Taxonomy¶

There are various kinds machine learning models. A good taxonomy helps us understand this field. The criteria to create a taxonomy can be

supervised / unsupervised
parametric / non-parametric
discriminative / generative

Supervised vs Unsupervised¶

The easiest way to create a taxonomy is to look at the input and the objective of the learning tasks.

Supervised Learning¶

In supervised learning, the input data set is \(\mathcal{D} = \left\{ \left(\boldsymbol{x} _i, y_i \right) \right\}_{i=1}^n\), where \(\boldsymbol{x_i}\) is called features, and attributes or covariates \(y_i\) is called labels. The objective is to predict \(y_i\) by learning the relation between \(\boldsymbol{x}_i\) and \(y_i\), or we say it aims to build a mapping from feature space \(\mathcal{X}\) to label space \(\mathcal{Y}\), given training set \(\mathcal{D} = \left\{ (\boldsymbol{x}_i , y_i) \right\}\) with \(\boldsymbol{x}_i \in \mathcal{X} , y_i \in \mathcal{Y}\).

When \(y_i\) is a real value variable, i.e., \(\mathcal{Y} = \boldsymbol{\mathbb{R}}\) the learning tasks are called regression. When \(y_i\) is categorical, i.e., \(\mathcal{Y} = \left\{ 1, \ldots, C \right\}\), the learning tasks are called classification.

A model uses a function \(f(\boldsymbol{x} ; \boldsymbol{\theta})\) parameterized by \(\boldsymbol{\theta}\) to predict \(\hat{y}\). In regression, this function returns the predicted value of \(y\); in classification, it returns the per-class score \(f_{y=c}(\boldsymbol{x}; \boldsymbol{\theta})\) for each class \(c\), and make prediction by choosing the class with the highest score.

Learning

There is a loss function \(\ell\) penalizing for predicting \(\hat{y}\) when eh ground truth is \(y\).
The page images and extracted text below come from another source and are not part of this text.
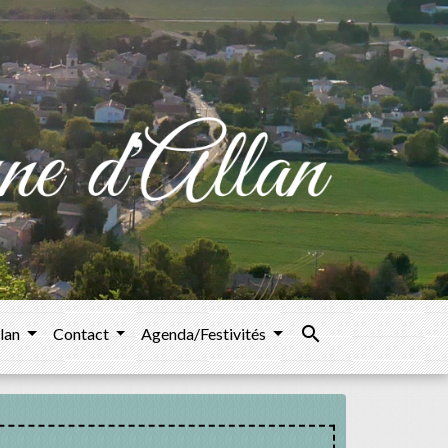
search
llan
Contact
Agenda/Festivités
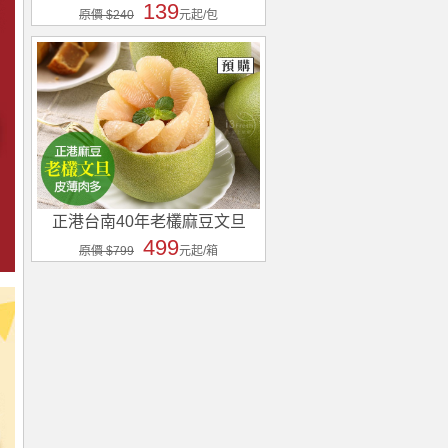
139
原價 $240
元起/包
正港台南40年老欉麻豆文旦
499
原價 $799
元起/箱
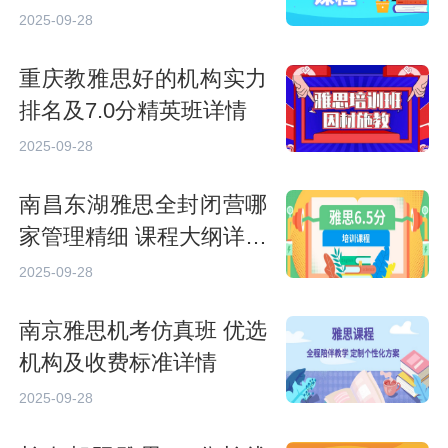
习规划
2025-09-28
重庆教雅思好的机构实力
排名及7.0分精英班详情
2025-09-28
南昌东湖雅思全封闭营哪
家管理精细 课程大纲详细
介绍
2025-09-28
南京雅思机考仿真班 优选
机构及收费标准详情
2025-09-28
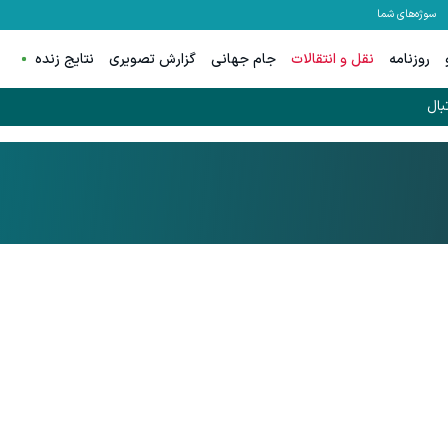
سوژه‌های شما
روزنامه
نقل و انتقالات
جام جهانی
گزارش تصویری
نتایج زنده
بال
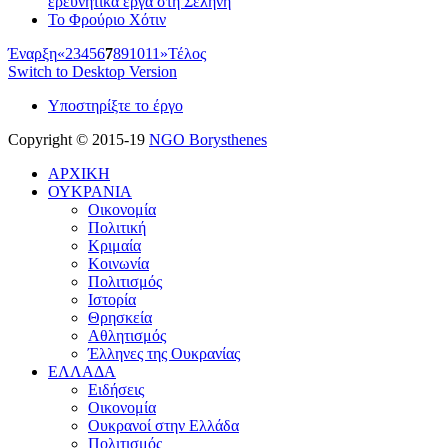
ερευνητικά έργα στη Σελήνη
Το Φρούριο Χότιν
Έναρξη
«
2
3
4
5
6
7
8
9
10
11
»
Τέλος
Switch to Desktop Version
Υποστηρίξτε το έργο
Copyright © 2015-19
NGO Borysthenes
ΑΡΧΙΚΗ
ΟΥΚΡΑΝΙΑ
Οικονομία
Πολιτική
Κριμαία
Κοινωνία
Πολιτισμός
Ιστορία
Θρησκεία
Αθλητισμός
Έλληνες της Ουκρανίας
ΕΛΛΑΔΑ
Ειδήσεις
Οικονομία
Ουκρανοί στην Ελλάδα
Πολιτισμός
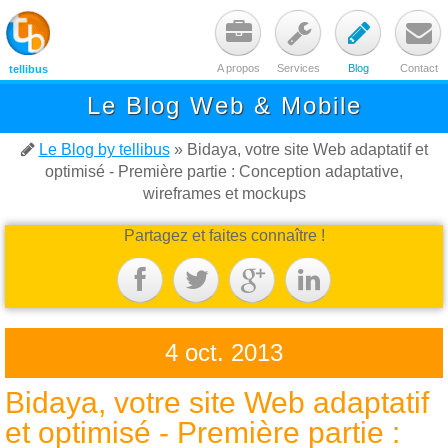




A propos
Services
Blog
Contact
tellibus
Le Blog Web & Mobile

Le Blog by tellibus
» Bidaya, votre site Web adaptatif et
optimisé - Première partie : Conception adaptative,
wireframes et mockups
Partagez et faites connaître !




4 oct. 2013
Bidaya, votre site Web adaptatif
et optimisé - Première partie :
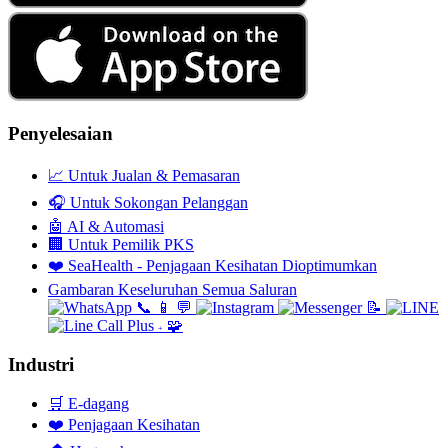
Penyelesaian
📈
Untuk Jualan & Pemasaran
🎧
Untuk Sokongan Pelanggan
🤖
AI & Automasi
🏢
Untuk Pemilik PKS
❤️
SeaHealth - Penjagaan Kesihatan Dioptimumkan
Gambaran Keseluruhan Semua Saluran
📞
📱
💬
📝
🧩
+
Industri
🛒
E-dagang
❤️
Penjagaan Kesihatan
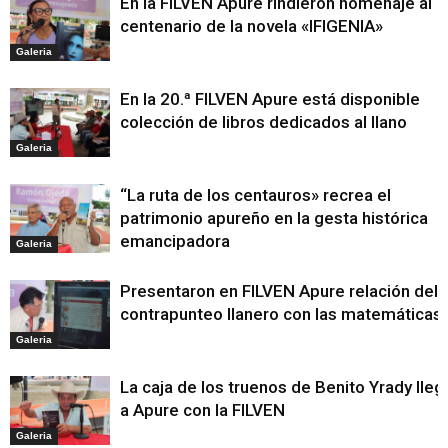
En la FILVEN Apure rindieron homenaje al
centenario de la novela «IFIGENIA»
Galeria
En la 20.ª FILVEN Apure está disponible
colección de libros dedicados al llano
Galeria
“La ruta de los centauros» recrea el
patrimonio apureño en la gesta histórica
emancipadora
Galeria
Presentaron en FILVEN Apure relación del
contrapunteo llanero con las matemáticas
Galeria
La caja de los truenos de Benito Yrady lleg
a Apure con la FILVEN
Galeria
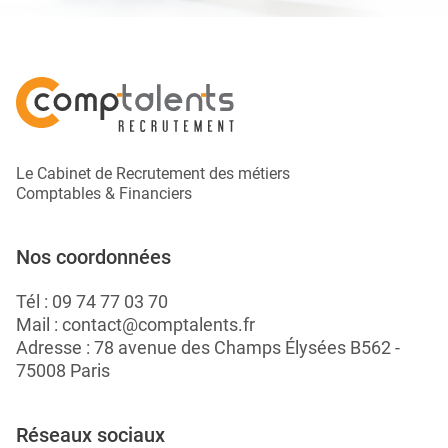
Le Cabinet de Recrutement des métiers
Comptables & Financiers
Nos coordonnées
Tél :
09 74 77 03 70
Mail :
contact@comptalents.fr
Adresse : 78 avenue des Champs Élysées B562 -
75008 Paris
Réseaux sociaux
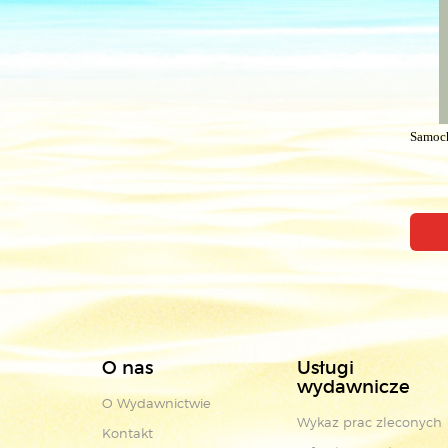
Samoch
O nas
Usługi
wydawnicze
O Wydawnictwie
Wykaz prac zleconych
Kontakt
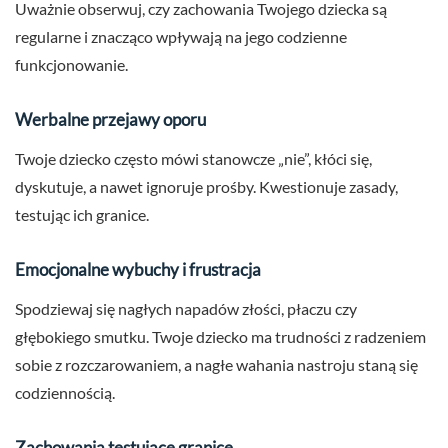
Uważnie obserwuj, czy zachowania Twojego dziecka są
regularne i znacząco wpływają na jego codzienne
funkcjonowanie.
Werbalne przejawy oporu
Twoje dziecko często mówi stanowcze „nie”, kłóci się,
dyskutuje, a nawet ignoruje prośby. Kwestionuje zasady,
testując ich granice.
Emocjonalne wybuchy i frustracja
Spodziewaj się nagłych napadów złości, płaczu czy
głębokiego smutku. Twoje dziecko ma trudności z radzeniem
sobie z rozczarowaniem, a nagłe wahania nastroju staną się
codziennością.
Zachowania testujące granice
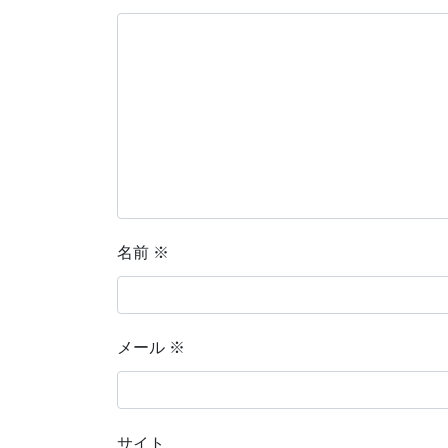
名前
※
メール
※
サイト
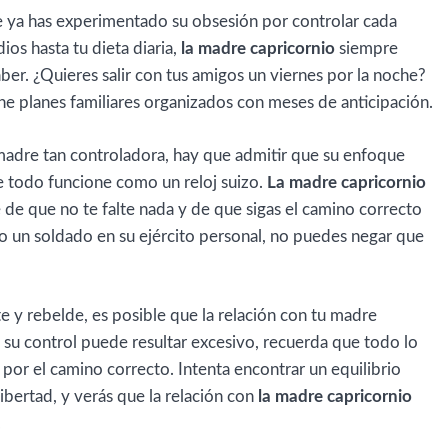
e ya has experimentado su obsesión por controlar cada
ios hasta tu dieta diaria,
la madre capricornio
siempre
ber. ¿Quieres salir con tus amigos un viernes por la noche?
ne planes familiares organizados con meses de anticipación.
adre tan controladora, hay que admitir que su enfoque
e todo funcione como un reloj suizo.
La madre capricornio
de que no te falte nada y de que sigas el camino correcto
mo un soldado en su ejército personal, no puedes negar que
e y rebelde, es posible que la relación con tu madre
su control puede resultar excesivo, recuerda que todo lo
 por el camino correcto. Intenta encontrar un equilibrio
ibertad, y verás que la relación con
la madre capricornio
.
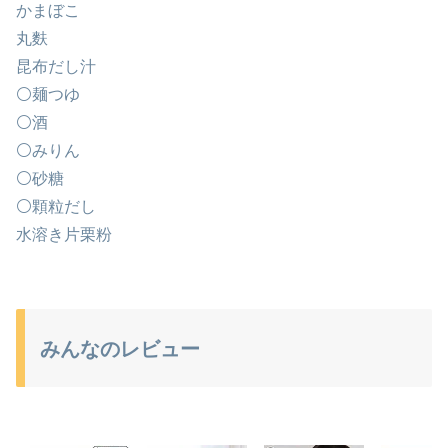
かまぼこ
丸麩
昆布だし汁
⚪麺つゆ
⚪酒
⚪みりん
⚪砂糖
⚪顆粒だし
水溶き片栗粉
みんなのレビュー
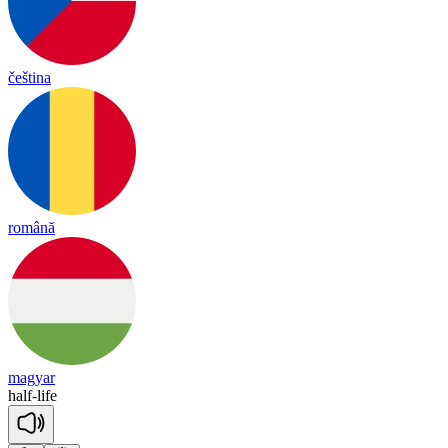
čeština
română
magyar
half
-
life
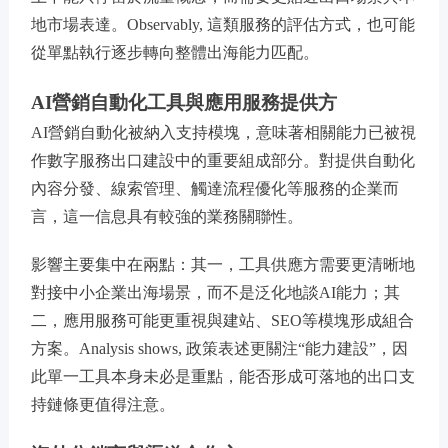
地市場表達。Observably, 這類服務的評估方式，也可能
從單點執行逐步轉向整體出海能力匹配。
AI營銷自動化工具與應用服務提供方
AI營銷自動化被納入支持模塊，意味著相關能力已被視
作數字服務出口建設中的重要組成部分。對提供自動化
內容分發、線索管理、觸達流程優化等服務的企業而
言，這一信息具有較強的業務關聯性。
影響主要集中在兩點：其一，工具供應方需要更清晰地
對接中小企業出海場景，而不是泛化地談AI能力；其
二，應用服務可能更重視與建站、SEO等模塊形成組合
方案。Analysis shows, 政策表述更關注“能力建設”，因
此單一工具本身未必是重點，能否形成可落地的出口支
持鏈條更值得注意。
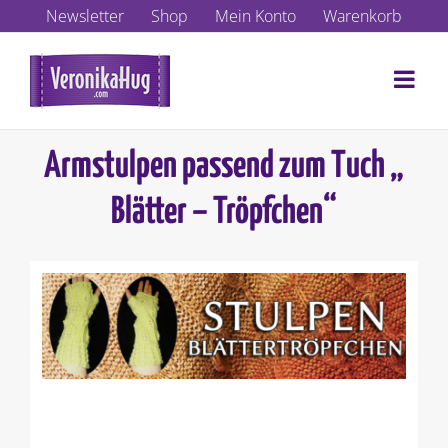
Zum
Newsletter
Shop
Mein Konto
Warenkorb
Inhalt
springen
Armstulpen passend zum Tuch „
Blätter – Tröpfchen“
Zeige
grösseres
Bild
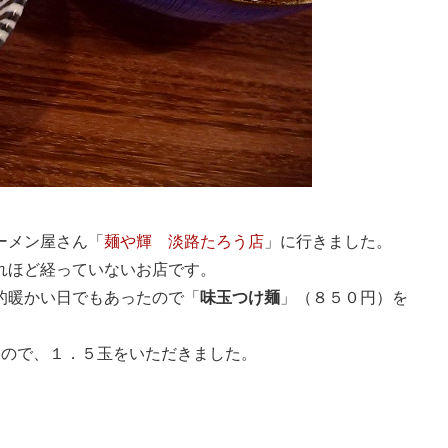
ーメン屋さん「
麺や輝 淡路たろう店
」に行きました。
れほど経っていないお店です。
的暖かい日でもあったので「
味玉つけ麺
」（８５０円）を
なので、１．５玉をいただきました。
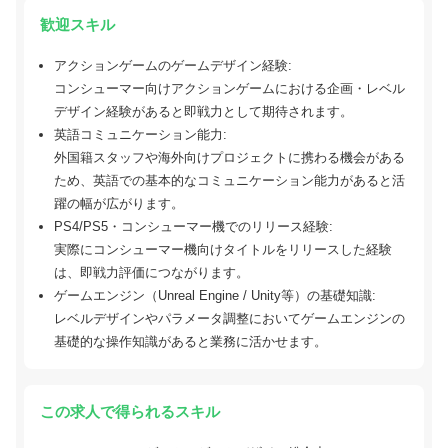
歓迎スキル
アクションゲームのゲームデザイン経験:
コンシューマー向けアクションゲームにおける企画・レベル
デザイン経験があると即戦力として期待されます。
英語コミュニケーション能力:
外国籍スタッフや海外向けプロジェクトに携わる機会がある
ため、英語での基本的なコミュニケーション能力があると活
躍の幅が広がります。
PS4/PS5・コンシューマー機でのリリース経験:
実際にコンシューマー機向けタイトルをリリースした経験
は、即戦力評価につながります。
ゲームエンジン（Unreal Engine / Unity等）の基礎知識:
レベルデザインやパラメータ調整においてゲームエンジンの
基礎的な操作知識があると業務に活かせます。
この求人で得られるスキル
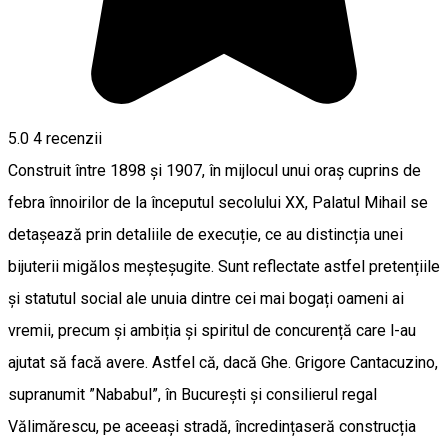
5.0
4
recenzii
Construit între 1898 și 1907, în mijlocul unui oraș cuprins de
febra înnoirilor de la începutul secolului XX, Palatul Mihail se
detașează prin detaliile de execuție, ce au distincția unei
bijuterii migălos meșteșugite. Sunt reflectate astfel pretențiile
și statutul social ale unuia dintre cei mai bogați oameni ai
vremii, precum și ambiția și spiritul de concurență care l-au
ajutat să facă avere. Astfel că, dacă Ghe. Grigore Cantacuzino,
supranumit ”Nababul”, în București și consilierul regal
Vălimărescu, pe aceeași stradă, încredințaseră construcția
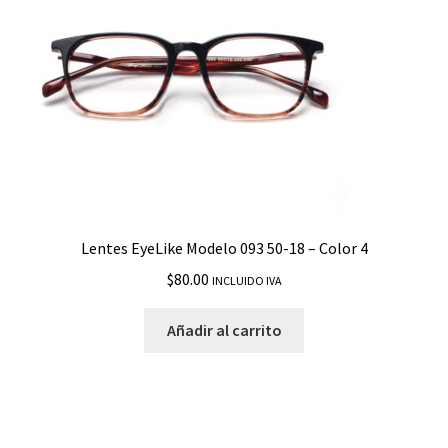
Lentes EyeLike Modelo 093 50-18 – Color 4
$
80.00
INCLUIDO IVA
Añadir al carrito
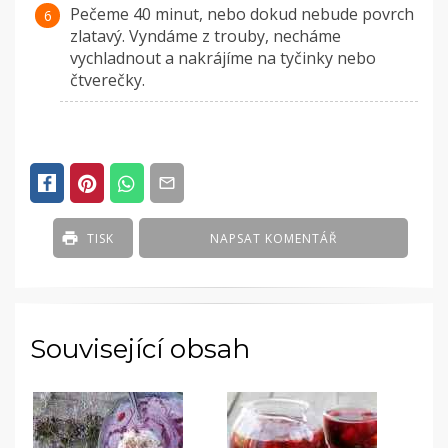
Pečeme 40 minut, nebo dokud nebude povrch
zlatavý. Vyndáme z trouby, necháme
vychladnout a nakrájíme na tyčinky nebo
čtverečky.
TISK
NAPSAT KOMENTÁŘ
Související obsah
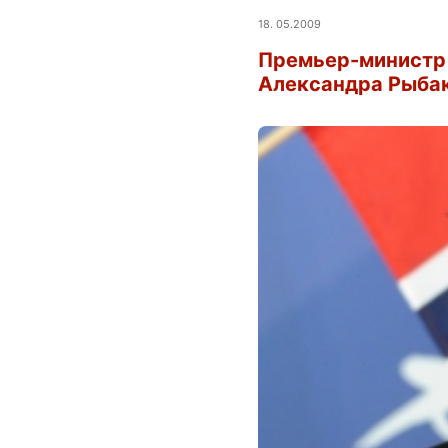
18. 05.2009
Премьер-министр 
Александра Рыбак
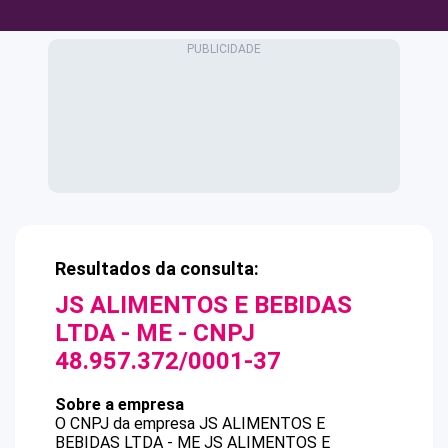
Resultados da consulta:
JS ALIMENTOS E BEBIDAS
LTDA - ME
- CNPJ
48.957.372/0001-37
Sobre a empresa
O CNPJ da empresa
JS ALIMENTOS E
BEBIDAS LTDA - ME
JS ALIMENTOS E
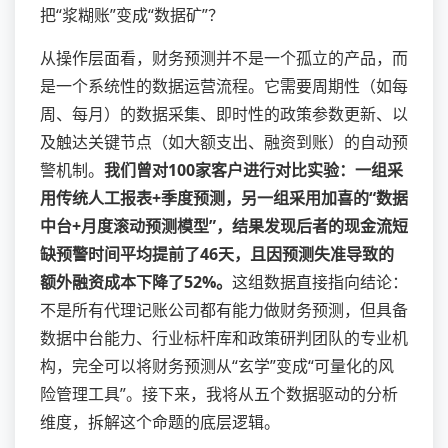
把“浆糊账”变成“数据矿”？
从操作层面看，财务预测并不是一个孤立的产品，而
是一个系统性的数据运营流程。它需要周期性（如每
周、每月）的数据采集、即时性的政策参数更新、以
及触达关键节点（如大额支出、融资到账）的自动预
警机制。
我们曾对100家客户进行对比实验：一组采
用传统人工报表+季度预测，另一组采用加喜的“数据
中台+月度滚动预测模型”，结果发现后者的现金流短
缺预警时间平均提前了46天，且因预测失准导致的
额外融资成本下降了52%。
这组数据直接指向结论：
不是所有代理记账公司都有能力做财务预测，但具备
数据中台能力、行业标杆库和政策研判团队的专业机
构，完全可以将财务预测从“玄学”变成“可量化的风
险管理工具”。接下来，我将从五个数据驱动的分析
维度，拆解这个命题的底层逻辑。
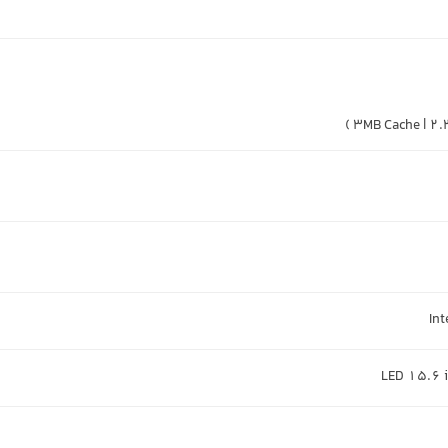
Int
LED 15.6 i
Learning is basically minimizing the empirical loss

\[ \boldsymbol{\theta}^{*}=\underset{\boldsymbol{\theta}}{\operatorname{argmin}} \frac{1}{N} \sum_{i} \ell\left(f\left(\boldsymbol{x}_i ; \boldsymbol{\theta}\right), y_{i}\right) \]

Note

The coefficient \(\frac{1}{N}\) is often omitted since it is a constant term and does not affect the optimization process.
The loss function \(\ell\) is usually related to the specific task, but often is not exactly the same as the task loss (e.g., error rate, F1 score, etc.).

Assumptions

observations \((\boldsymbol{x}_i ,y_i)\) are drawn i.i.d. from a joint probability distribution \(p(\boldsymbol{x} ,y)\)

the joint distributions are the same in both training and test data.

The ultimate goal is to minimize the expected loss, aka. risk.

\[ \operatorname{E}_{(\boldsymbol{x} , y) \sim p(\boldsymbol{x} ,y)}\left[\ell \left(f \left( \boldsymbol{x}_i ; \boldsymbol{\theta}\right), y_{i} \right)\right] \]

When the training set \(\mathcal{D}\) is a good representatie of the underlying distribution \(p(\boldsymbol{x} , y)\), the empirical loss serves as a proxy for the risk.

Discriminative vs Generative¶

Models for classification can be divided into two types.

discriminative
- probabilistic: directly estimate the class probability \(p(y \mid \boldsymbol{x} ; \boldsymbol{\theta} )\)
- non-probabilistic: directly optimize loss of \(f(\boldsymbol{x} ; \boldsymbol{\theta})\)
generative
- estimate joint density \(p(y, \boldsymbol{x} ; \boldsymbol{\theta} )\) by estimating per-class density \(p(\boldsymbol{x} \mid y)\) and class prior \(p(y)\), then estimate the class probability as
\[ p(y \mid \boldsymbol{x} ; \boldsymbol{\theta}) = \frac{p( y, \boldsymbol{x} ; \boldsymbol{\theta})}{p(\boldsymbol{x})} \propto p(y, \boldsymbol{x} ; \boldsymbol{\theta} ) \]

When to use which? If \(\operatorname{dim}(\boldsymbol{x})\) is large but only a few \(X_i\)’s in \(\boldsymbol{x}\) are helpful to discriminate \(y\) (sparse signal), then modeling \(p(\boldsymbol{x} \mid y)\) or \(p(\boldsymbol{x})\) may be computationally intractable and unnecessary. It’s better to use discriminative models to directly estimate \(p(y\mid \boldsymbol{x}, \boldsymbol{\theta})\)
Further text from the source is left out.